Task instructions: Find the lines of the listing that contain the string "these", and return them.

Material for the task:
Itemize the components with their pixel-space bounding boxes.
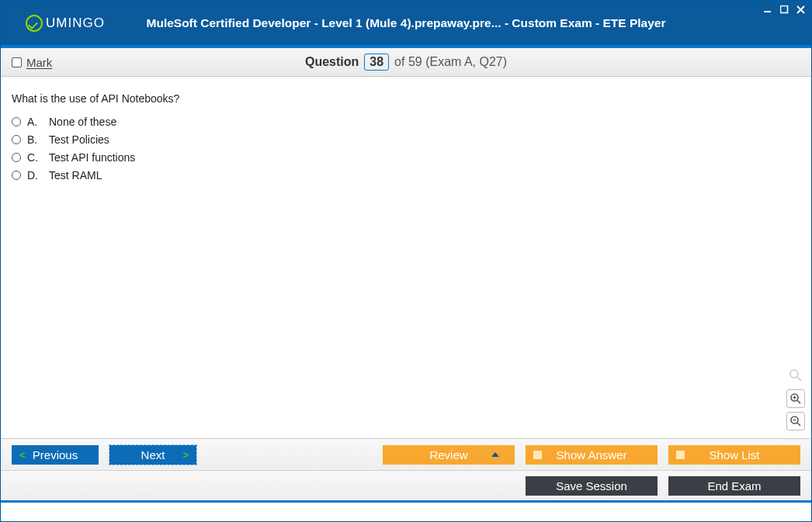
logo-text: UMINGO (46, 16, 105, 31)
review-button[interactable]: Review (383, 445, 515, 465)
square-icon (676, 451, 685, 459)
search-icon[interactable] (787, 367, 804, 384)
question-text: What is the use of API Notebooks? (12, 92, 800, 105)
radio-icon (12, 135, 21, 144)
close-icon[interactable] (794, 3, 807, 16)
show-list-button[interactable]: Show List (668, 445, 800, 465)
svg-rect-1 (780, 5, 787, 12)
option-letter: B. (27, 133, 43, 146)
show-answer-button[interactable]: Show Answer (526, 445, 658, 465)
zoom-tools (786, 367, 805, 430)
option-text: Test RAML (49, 169, 102, 181)
zoom-in-button[interactable] (786, 389, 805, 408)
chevron-right-icon: > (182, 449, 189, 461)
button-label: Next (141, 448, 165, 462)
checkbox-icon (12, 57, 22, 67)
svg-line-9 (797, 423, 800, 426)
option-letter: A. (27, 116, 43, 128)
option-b[interactable]: B. Test Policies (12, 133, 800, 146)
save-session-button[interactable]: Save Session (526, 476, 658, 496)
window-controls (762, 3, 807, 16)
mark-checkbox[interactable]: Mark (12, 56, 52, 69)
button-label: End Exam (707, 479, 761, 493)
triangle-up-icon (491, 452, 499, 457)
option-d[interactable]: D. Test RAML (12, 169, 800, 181)
question-content: What is the use of API Notebooks? A. Non… (1, 77, 811, 439)
question-suffix: of 59 (Exam A, Q27) (394, 55, 507, 69)
option-text: Test API functions (49, 151, 135, 164)
session-button-row: Save Session End Exam (1, 471, 811, 503)
radio-icon (12, 171, 21, 180)
question-word: Question (305, 55, 359, 69)
svg-line-5 (797, 400, 800, 403)
radio-icon (12, 153, 21, 162)
mark-label: Mark (26, 56, 52, 69)
app-logo: UMINGO (26, 15, 105, 32)
button-label: Show List (709, 448, 759, 462)
option-letter: C. (27, 151, 43, 164)
svg-point-2 (790, 370, 798, 378)
next-button[interactable]: Next > (109, 445, 196, 465)
option-text: Test Policies (49, 133, 109, 146)
end-exam-button[interactable]: End Exam (668, 476, 800, 496)
square-icon (533, 451, 542, 459)
options-list: A. None of these B. Test Policies C. Tes… (12, 116, 800, 181)
button-label: Show Answer (557, 448, 627, 462)
button-label: Save Session (556, 479, 627, 493)
window-title: MuleSoft Certified Developer - Level 1 (… (147, 16, 666, 30)
zoom-out-button[interactable] (786, 412, 805, 430)
option-letter: D. (27, 169, 43, 181)
checkmark-circle-icon (26, 15, 43, 32)
titlebar: UMINGO MuleSoft Certified Developer - Le… (1, 1, 811, 48)
question-number-box: 38 (364, 54, 389, 71)
svg-line-3 (797, 377, 801, 381)
button-label: Previous (33, 448, 78, 462)
chevron-left-icon: < (19, 449, 26, 461)
option-text: None of these (49, 116, 116, 128)
minimize-icon[interactable] (762, 3, 774, 16)
maximize-icon[interactable] (778, 3, 790, 16)
question-header-bar: Mark Question 38 of 59 (Exam A, Q27) (1, 48, 811, 77)
question-indicator: Question 38 of 59 (Exam A, Q27) (305, 54, 507, 71)
option-a[interactable]: A. None of these (12, 116, 800, 128)
previous-button[interactable]: < Previous (12, 445, 99, 465)
button-label: Review (429, 448, 467, 462)
svg-rect-0 (764, 11, 771, 12)
option-c[interactable]: C. Test API functions (12, 151, 800, 164)
radio-icon (12, 117, 21, 126)
nav-button-row: < Previous Next > Review Show Answer Sho… (1, 439, 811, 471)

Solution below:
options-list: A. None of these B. Test Policies C. Tes… (12, 116, 800, 181)
option-text: None of these (49, 116, 116, 128)
option-a[interactable]: A. None of these (12, 116, 800, 128)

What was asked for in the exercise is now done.